That was my main point. I wasn't intending to recommend intro analysis book.
But now that you mentioned it,

for introduction to real analysis, there are even better textbooks out there.
For bare-bones hand-holding stuff, there are "How to Think About Analysis" by
Lara Alcock and "Real Analysis" by Jay Cummings. The former spends a lot of
pages explaining the concepts of convergence and boundlessness and the latter,
in addition to what Alcock does, introduces a bit of topology on the real
line. Speaking of topology necessary for analysis, Rafi Grinberg's "Real
Analysis Lifesaver" kicks ass. It tackles topology and convergence in the
Euclidean Spaces (a leg up on the above-mentioned books). These extremely easy
to read books (read in the given order) would easily prepare a dedicated
student for tacking modern analysis.

If a student wants to see worked out example after worked out example (in
extreme detail), Indian authors have you covered.
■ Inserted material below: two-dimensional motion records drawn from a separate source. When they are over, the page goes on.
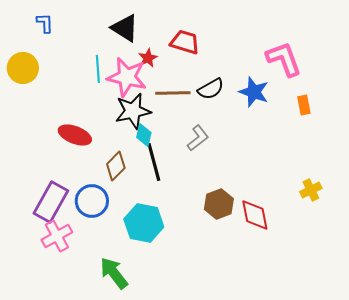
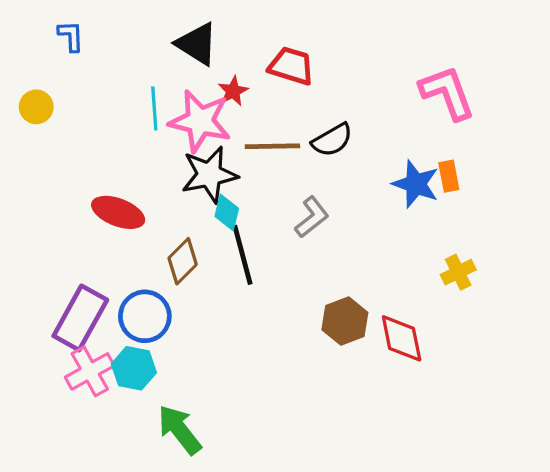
yellow circle: (23, 68) -> (36, 107), size x0.7
blue star: (254, 92) -> (416, 184), moved
orange rectangle: (304, 105) -> (449, 176), moved
yellow cross: (311, 190) -> (458, 272), moved
cyan hexagon: (144, 223) -> (134, 368), moved, size x0.7

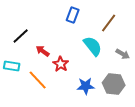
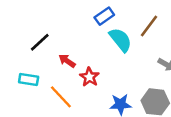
blue rectangle: (73, 15) -> (104, 16), turned 35
cyan semicircle: (93, 46) -> (120, 40), moved

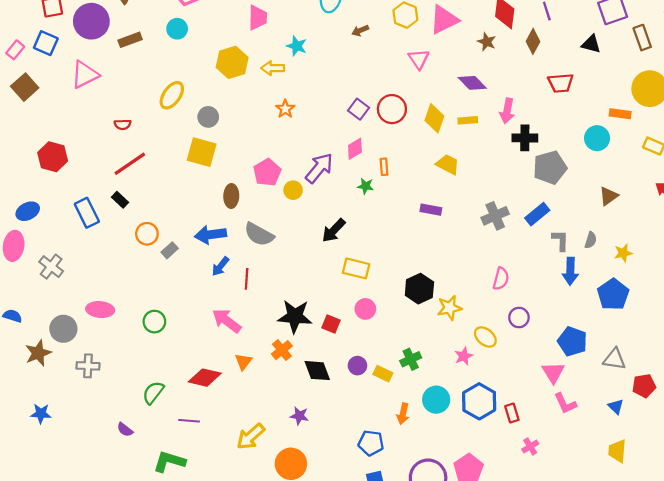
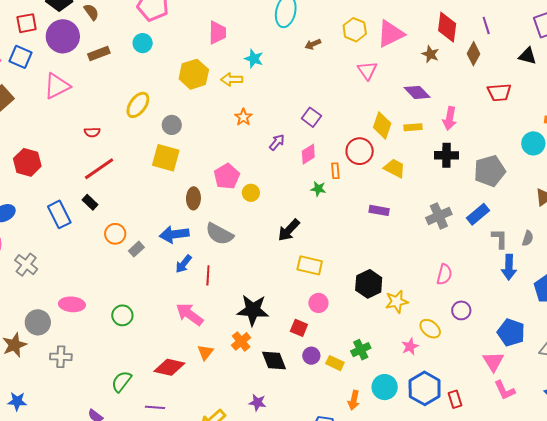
red circle: (392, 109) -> (360, 151), moved
black cross: (525, 138) -> (446, 155), moved
purple arrow: (319, 168) -> (277, 142), moved, size x0.6
red square: (331, 324) -> (299, 328), moved

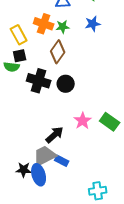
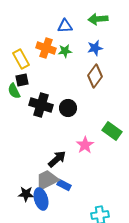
brown diamond: (58, 52) -> (95, 76), moved
green semicircle: (12, 67) -> (14, 91), turned 56
green rectangle: (110, 122) -> (112, 131), moved

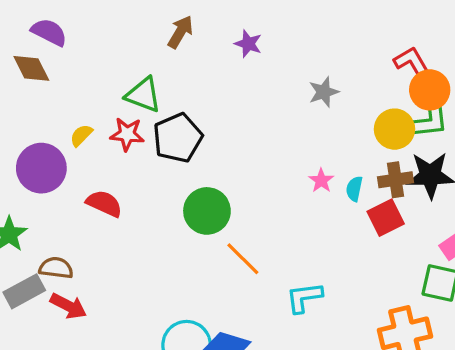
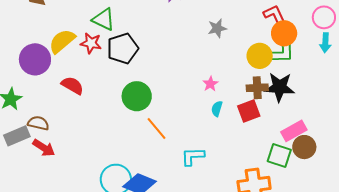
yellow semicircle: (81, 135) -> (62, 41), size x1.8
cyan semicircle: (354, 189) -> (217, 109), moved

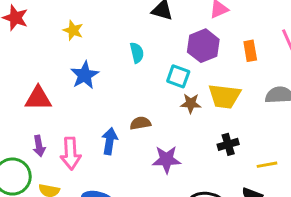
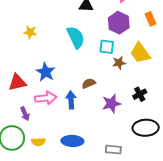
cyan semicircle: (137, 53) -> (76, 37), size x1.6
blue star: (85, 75) -> (46, 72), moved
yellow trapezoid: (224, 96) -> (140, 53), turned 60
black cross: (228, 144) -> (140, 94), moved
pink arrow: (71, 153) -> (46, 98), moved, turned -80

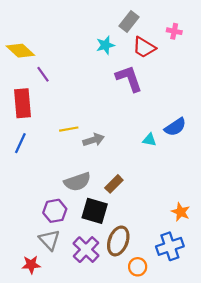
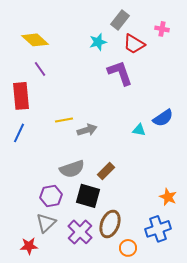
yellow diamond: (20, 51) -> (35, 40), moved
gray triangle: (49, 240) -> (46, 223), turned 30

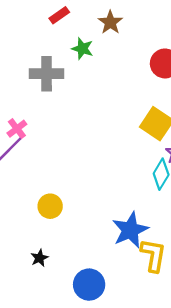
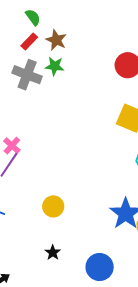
brown star: (110, 22) -> (56, 40), moved
gray cross: (47, 74) -> (27, 75), moved, turned 32

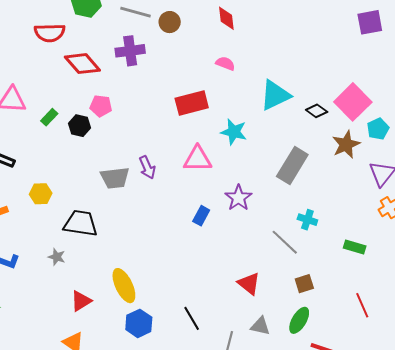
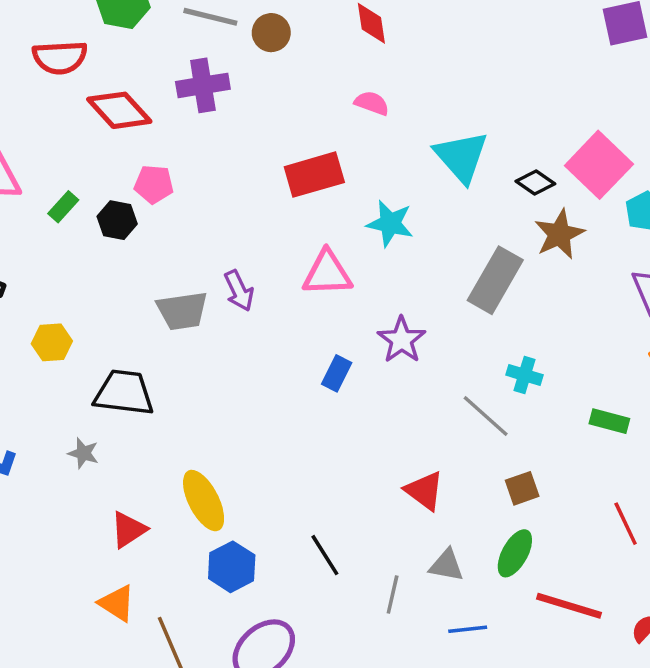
cyan triangle: (275, 95) -> (461, 157), turned -44
brown star: (346, 144) -> (559, 234), moved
Such STEM books seem to be a
tradition there.

My favorite elementary analysis books by an Indian author are "Real Analysis"
and "Sequences and Infinite Series" by N.P. Bali (No idea what the initials
stand for; all I know is this author is Indian).

A book that serves up elementary analysis in bite sized portions and gives you
only what's unavoidable (not simply necessary) is "Intro to Analysis" by
Mikusinskis. It has no fat and no excess whatsoever. It aims to save you time
as much as possible and wherever possible. Such style is usually reserved for
grad level books.

Out of the three books you recommend, the ones by Tao and Pugh require an
instructor nearby. If I recall correctly, Tao starts out by carefully laying
down the basics of naturals in a way that's sure to leave most any math novice
(especially those interested in analysis) bored and lost in the weeds. Pugh,
on the other hand, is roughly at the level of, say, baby Rudin (if a bit less
formal and austere) which makes it a VERY tall order for a beginner. At this
point, the student might as well read Axler's book as it has more material, is
more advanced and Axler is a phenomenal writer.
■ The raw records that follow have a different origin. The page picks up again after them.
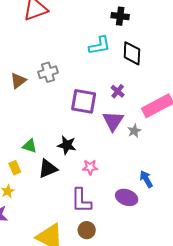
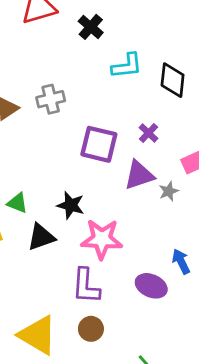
black cross: (120, 16) -> (91, 27), moved, turned 30
purple triangle: (113, 121) -> (139, 175), turned 35
pink star: (90, 167) -> (102, 239), size x1.8

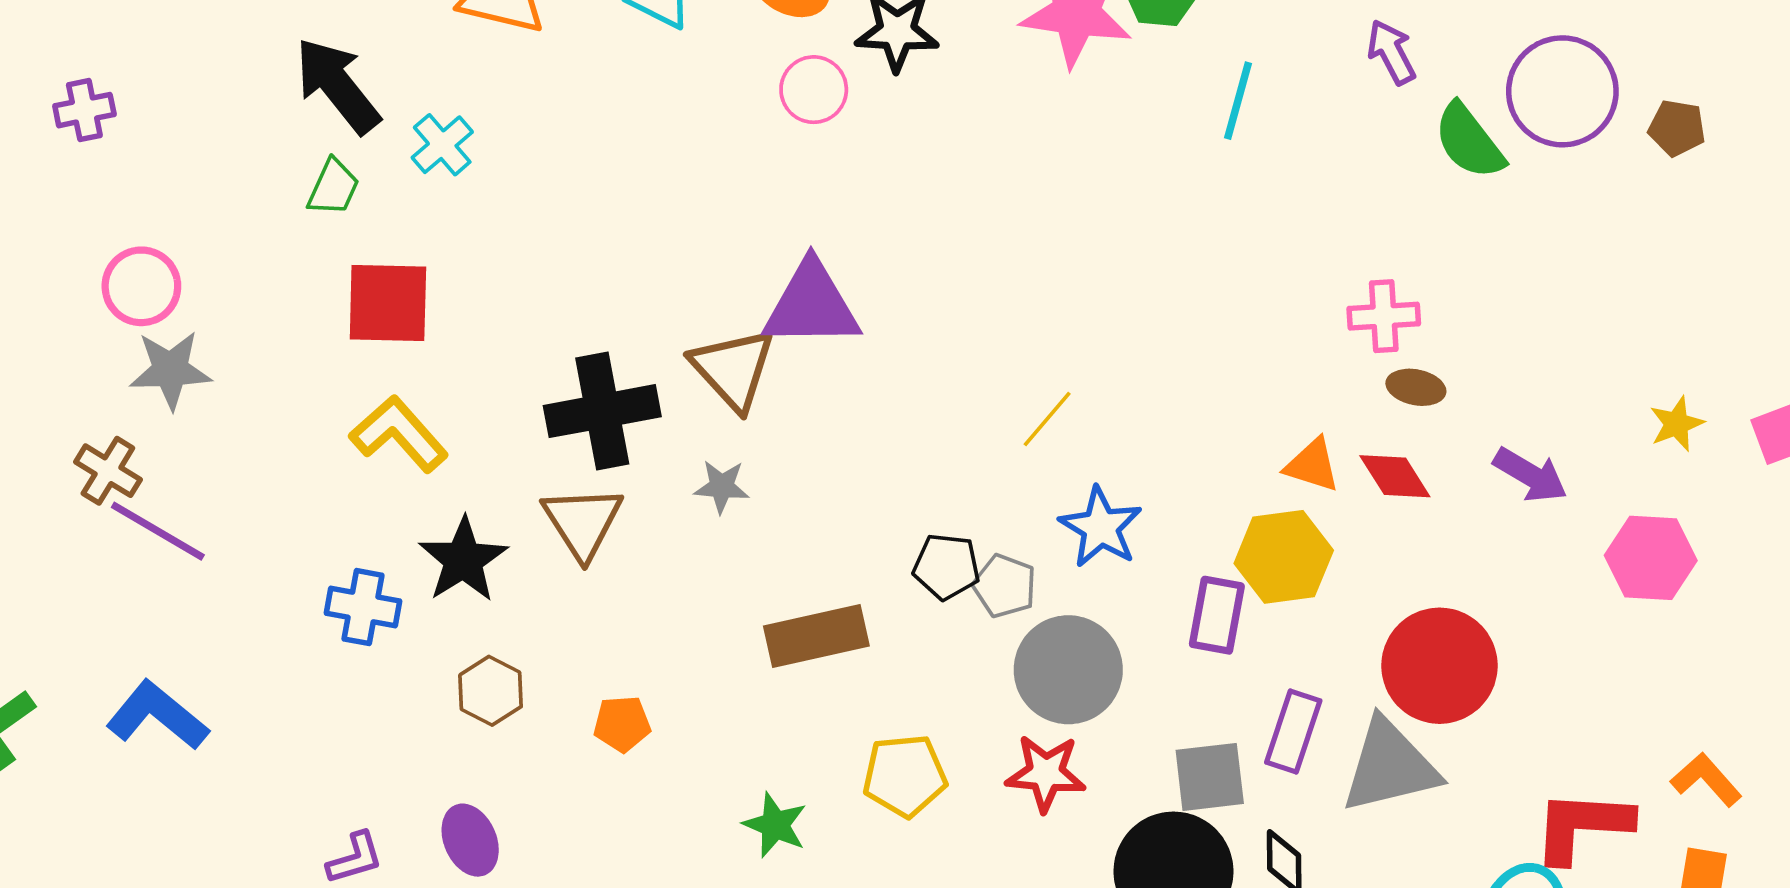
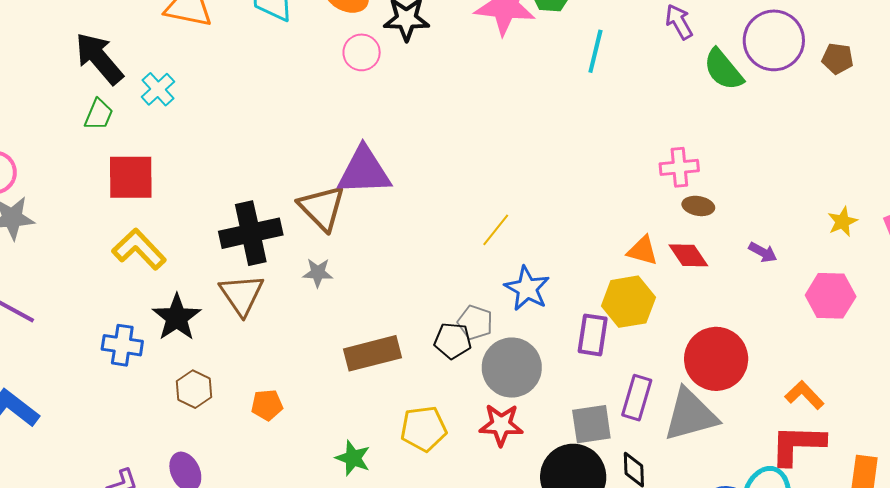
purple arrow: (1530, 475) -> (763, 252), size x0.7
black pentagon: (946, 567) -> (453, 341), moved
orange L-shape: (1706, 780) -> (804, 395), moved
If a student is taught to fear and avoid anything that is "outside the scope
of this class", "graduate level" etc, there's "Lebesgue Integral" by Johnston
and "Friendly Approach to Functional Analysis" by Sasane. An average high
school student can read these books :)

I own all these books.

------
zcdziura
Wow, it's a fun surprise to see Dana Ernst featured on Hacker News! Before he
moved to Arizona, he was a mathematics professor at Plymouth State University.
I had him as a Discrete Mathematics teacher, and he was awesome!

------
Koshkin
e-Books, to be exact. Some of us strongly prefer to work with paper books.
Borrowing those for free from a library is not always an option, so one ends
up buying them at whatever price point and the physical state they are
available in. Other considerations: it is still often true that you get what
you pay for; also, you spend so much time and effort seriously working through
a math book that whatever money you paid for it looks like something that does
not matter at all.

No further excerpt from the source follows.